Review Summary: Grass Widow use their distinct three headed vocal style and post-punk, bass-powered instrumentation to craft a strong, cohesive album2 of 2 thought this review was well written
Grass Widow present a style easy to compare with other artists, but impossible to nail down. So let others go on ad nauseum about the riot grrl and post-punk comparison. Grass Widow craft their own style of excellent music. Featuring teamwork and cohesion that is impeccable and rarely seen, the three-piece’s second full length is a lithe, cohesive piece that takes a few listens to truly appreciate.

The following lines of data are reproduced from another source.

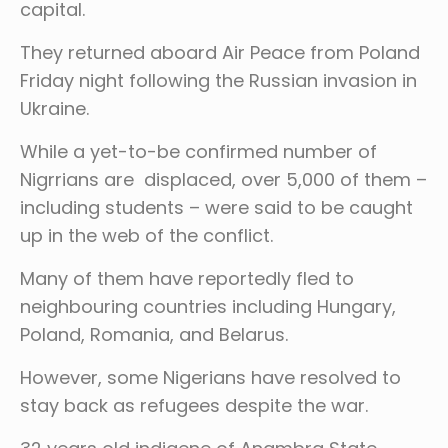
capital.
They returned aboard Air Peace from Poland
Friday night following the Russian invasion in
Ukraine.
While a yet-to-be confirmed number of
Nigrrians are displaced, over 5,000 of them –
including students – were said to be caught
up in the web of the conflict.
Many of them have reportedly fled to
neighbouring countries including Hungary,
Poland, Romania, and Belarus.
However, some Nigerians have resolved to
stay back as refugees despite the war.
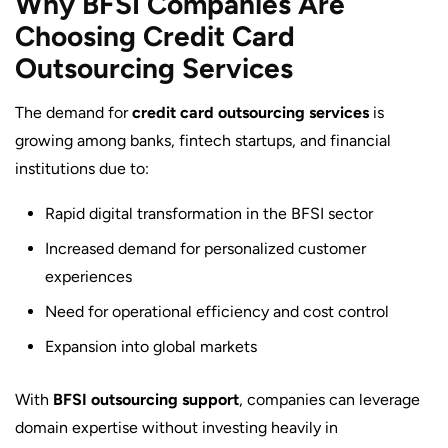
Why BFSI Companies Are
Choosing Credit Card
Outsourcing Services
The demand for
credit card outsourcing services
is
growing among banks, fintech startups, and financial
institutions due to:
Rapid digital transformation in the BFSI sector
Increased demand for personalized customer
experiences
Need for operational efficiency and cost control
Expansion into global markets
With
BFSI outsourcing support
, companies can leverage
domain expertise without investing heavily in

The music is upbeat and unrelenting, with the ten tracks racing by in a quick twenty-six and a half minutes, powered down the track by powerful bass lines that seize listeners’ ears and drag them into this unique world. While the bass is one of my favorite parts, it is not alone in its excellence. As I previously stated, the music is cohesive, and the workload is evenly balanced by the trio. The bouncy, punk guitar riffs get their time to shine, and though the percussion is rarely at the forefront, it is always solid and provides a great base. Together, they combine to seamlessly make music that is intricate, while still maintaining some “oomph.”

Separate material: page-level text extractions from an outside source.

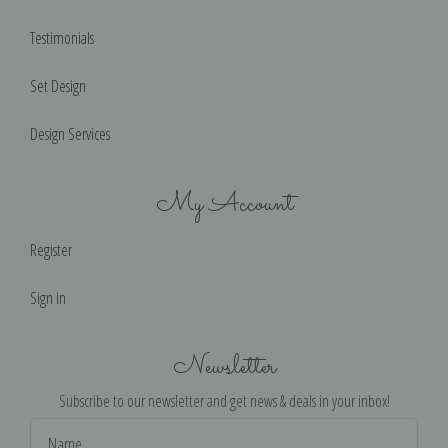
Testimonials
Set Design
Design Services
My Account
Register
Sign in
Newsletter
Subscribe to our newsletter and get news & deals in your inbox!
Email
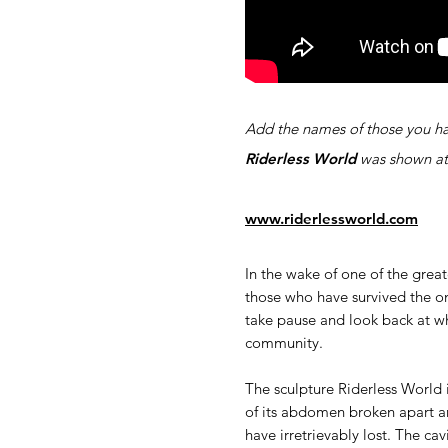
Add the names of those you ha
Riderless World
was shown a
www.riderlessworld.com
In the wake of one of the great
those who have survived the o
take pause and look back at wh
community.
The sculpture Riderless World i
of its abdomen broken apart an
have irretrievably lost. The ca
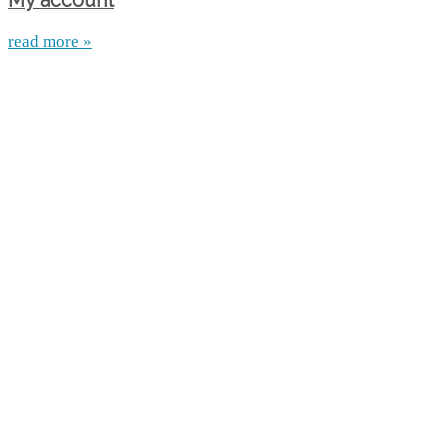
My account
read more »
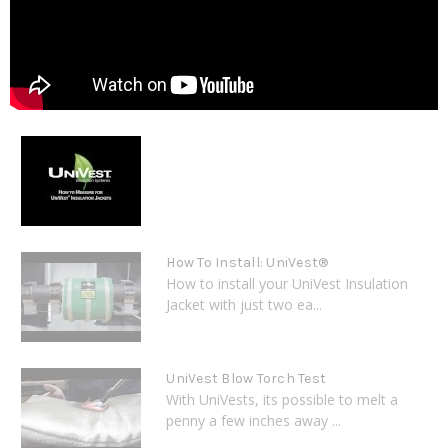
How To Install: UniVest®
How to install your UniVest Insulation
Jacket with just two ea...
UniVest Blow Torch Test
With UniVests, its possible to melt a
penny a few inches away ...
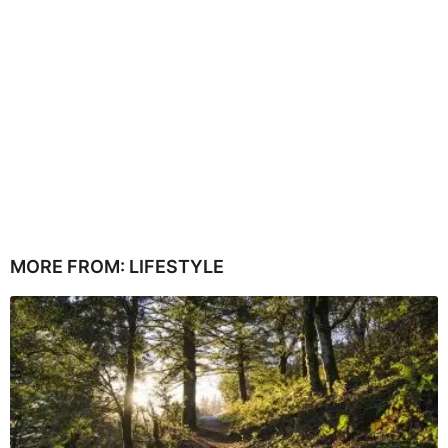
MORE FROM:
LIFESTYLE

The most notable aspect of Grass Widow’s music, though, is the vocal performance of the band. The three ladies share equal time on vocals. Rather than forming simple melodies, or even styling the vocals as a lead with backing harmony, the three most often form a trichotomy, weaving their voices in and around each other, bouncing off of each other, maximizing their effect. I’m not sure any single voice is quite good enough to carry a band, and the production does not favor their voices. Together, though, their voices are powerful. The result fits the music perfectly: the balance and collective skill permeate the entire body of music. While not individually mind-blowing, they complement each other perfectly.

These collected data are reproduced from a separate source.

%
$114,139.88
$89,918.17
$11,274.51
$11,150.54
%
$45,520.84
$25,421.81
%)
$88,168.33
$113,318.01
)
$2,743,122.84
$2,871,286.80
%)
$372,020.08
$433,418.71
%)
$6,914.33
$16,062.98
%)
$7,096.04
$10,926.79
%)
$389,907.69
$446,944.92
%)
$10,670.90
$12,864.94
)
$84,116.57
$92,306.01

With the fusion of their vocals, with their constant, unpredictable shifting, and their jaunty, rollicking instrumentation, Grass Widow create songs that are constantly moving and evolving, but because of their skill, they are able to keep the songs on their desired track. It’s a paradox, really. The music is constantly changing, yet always cohesive. Upon first listen, it is very possible the listener will think it a bit messy. But with some attentive, dedicated listening, the skilled construction becomes evident. With their flare for their post-punk style of choice, and with nods to surf rock and punk, Grass Widow not only knows exactly what they want to do, but also are able to create their vision.
From the first psychedelia-tinged guitars of opener “Uncertain Melody” (which ironically features the few moments of vocal unity and melody), through the fun bass grooves and controlled chaos of the three-headed vocal attack of Tuesday, Past Time covers a relatively level music landscape. There are no duds per se, though the album the cohesiveness occasionally turns to tedium. Fortunately, when this starts to happen, a fast track with attention nabbing bass lines (“Fried Egg”) saves the day.
The only complaints one could have with Past Time are the before-mentioned occasional tedium, the vocals, and that none of the songs really possess you. As they say though, the good outweighs the bad. Grass Widow have created an excellent album worthy any music appreciator’s time.